Perbedaan berhubungan dengan posisi sumber radiasi; eksternal di luar tubuh, brachytherapy menggunakan sumber radioaktif ditempatkan tepat di disegel daerah di bawah pengobatan, dan radioisotop sistemik diberikan infus atau konsumsi oral. Brachytherapy dapat menggunakan penempatan sementara atau permanen dari sumber radioaktif. Sumber sementara biasanya ditempatkan dengan teknik yang disebut afterloading. Dalam afterloading tabung hampa atau aplikator ditempatkan operasi pada organ yang akan diperlakukan, dan sumber dimuat ke aplikator setelah aplikator yang ditanamkan. Ini meminimalkan paparan radiasi kepada personil perawatan kesehatan. Terapi partikel adalah kasus khusus dari sinar radioterapi eksternal dimana partikel proton atau ion berat. Introperative radioterapi adalah tipe khusus dari radioterapi yang dikirimkan segera setelah operasi pengangkatan kanker. Metode ini telah digunakan pada kanker payudara (radioterapi Introperative Target), tumor otak dan kanker dubur.

Eksternal balok radioterapi

Tiga bagian berikut merujuk pada perawatan menggunakan x-ray.

Balok radioterapi eksternal konvensional

Balok konvensional radioterapi eksternal (2DXRT) disampaikan melalui dua dimensi balok menggunakan mesin akselerator linear. 2DXRT terutama terdiri dari balok tunggal radiasi disampaikan kepada pasien dari beberapa arah: sering depan atau belakang, dan kedua belah pihak. ''''Konvensional mengacu pada cara pengobatan yang direncanakan''''atau''simulasi''pada mesin diagnostik khusus dikalibrasi x-ray yang dikenal sebagai simulator karena recreates tindakan akselerator linear (atau kadang-kadang oleh mata), dan biasanya pengaturan mapan radiasi balok untuk mencapai rencana''''diinginkan.
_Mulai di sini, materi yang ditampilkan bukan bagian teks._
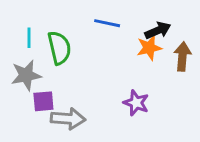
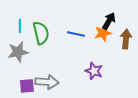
blue line: (107, 23) -> (76, 34), moved
black arrow: (158, 30) -> (109, 21), turned -36
purple square: (43, 101) -> (27, 86), moved

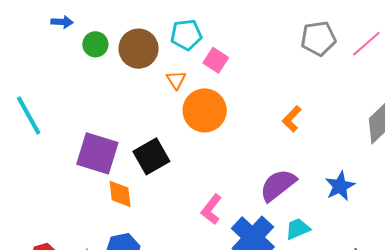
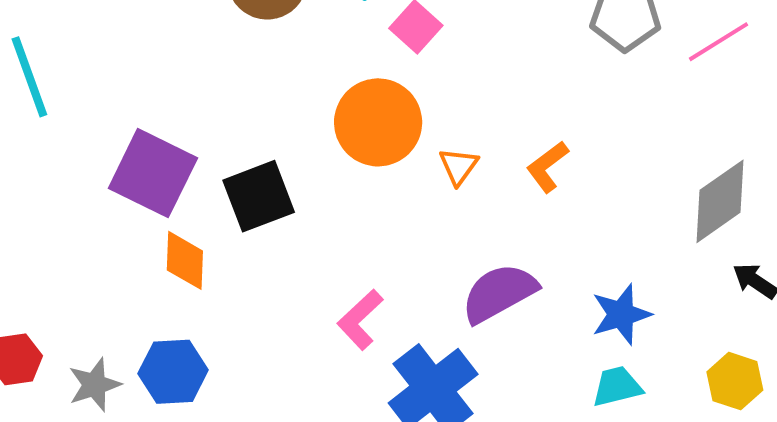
orange triangle: (176, 80) -> (459, 166), moved
cyan trapezoid: (298, 229) -> (617, 386), moved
Tujuan simulasi adalah untuk secara akurat melokalisir target atau volume yang akan diobati. Teknik ini mapan dan umumnya cepat dan handal. Khawatir adalah bahwa beberapa dosis tinggi pengobatan mungkin dibatasi oleh kapasitas toksisitas radiasi jaringan sehat yang terletak dekat dengan target volume tumor. Sebuah contoh dari masalah ini terlihat dalam radiasi dari kelenjar prostat, dimana sensitivitas sistem rektum detektor berdekatan terbatas Thea untuk distribusi dosis dalam dosis radioterapi pencitraan 4D yang dapat dengan aman diresepkan menggunakan perencanaan 2DXRT sedemikian rupa sehingga kontrol tumor mungkin tidak mudah dicapai. Sebelum penemuan CT, dokter dan fisikawan memiliki pengetahuan terbatas tentang dosis radiasi yang benar dikirimkan ke jaringan baik kanker dan sehat. Untuk alasan ini, 3-dimensi radioterapi konformal menjadi pengobatan standar untuk sejumlah lokasi tumor.

Stereotactic Radiasi

Radiasi stereotactic adalah jenis khusus dari terapi radiasi pancaran eksternal. Menggunakan radiasi sinar terfokus penargetan tumor yang terdefinisi dengan baik menggunakan scan pencitraan yang sangat rinci. Ahli onkologi radiasi melakukan perawatan stereotactic, seringkali dengan bantuan seorang ahli bedah saraf untuk tumor di otak atau tulang belakang.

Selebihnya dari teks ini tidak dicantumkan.